Пронченко: По аналогии с французами, которые считают, что они должны испытывать вину…

Парфенов: Ну, мало ли что французы считают, что они там считают должны. Не работают никакие такого рода аналогии. Это наше общее прошлое, в этом прошлом у нас были, в том числе, общие герои и общие злодеи, и это прошлое богато и на злодеев, и на героев. Но оно общее, и пытаться распиливать и говорить: «Нет, а вот здесь, позвольте, вы выступали с имперскими… Вот это оставим — Баланчин ничего, но за Сталина сперва ответьте! А вот за хореографию нет, сейчас дойдем до хореографии». Мы должны, мы в долгу перед Калатозовым, который Калатозишвили, который так и завоевал нам единственную «Золотую пальмовую ветвь» Каннского кинофестиваля, сняв совершенно русский фильм «Летят журавли», ничего там нет грузинского, строго говоря, что там есть грузинского, возвышенность, но ее можно и к русским приписать, не знаю, что, и прочие, и прочие. Мне кажется, что это все от лукавого разговоры. Хотите повздорить, хотите поорать друг на друга, «Это вы сами еще в 1913 году… »? Нет никаких «мы».
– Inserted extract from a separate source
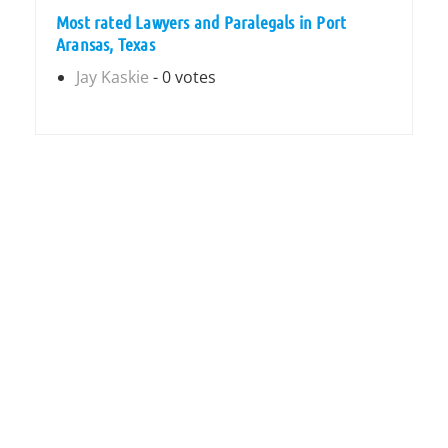
Most rated Lawyers and Paralegals in Port
Aransas, Texas
Jay Kaskie
- 0 votes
Пронченко: Хорошо. Мне всегда казалось, что русские евреи, они в первую очередь русские, а потом евреи, потому что всегда было максимальное стремление к ассимиляции. В третьей части, я думала, что вы будете снимать русских немцев, мне кажется, примерно, что то же самое. Но русские грузины, их стремление к ассимиляции для меня под вопросом, тем более сегодня, с ростом национализма. Были ли какие-то герои, современные герои, которые, допустим не хотели бы называться «русскими грузинами», их смущало это?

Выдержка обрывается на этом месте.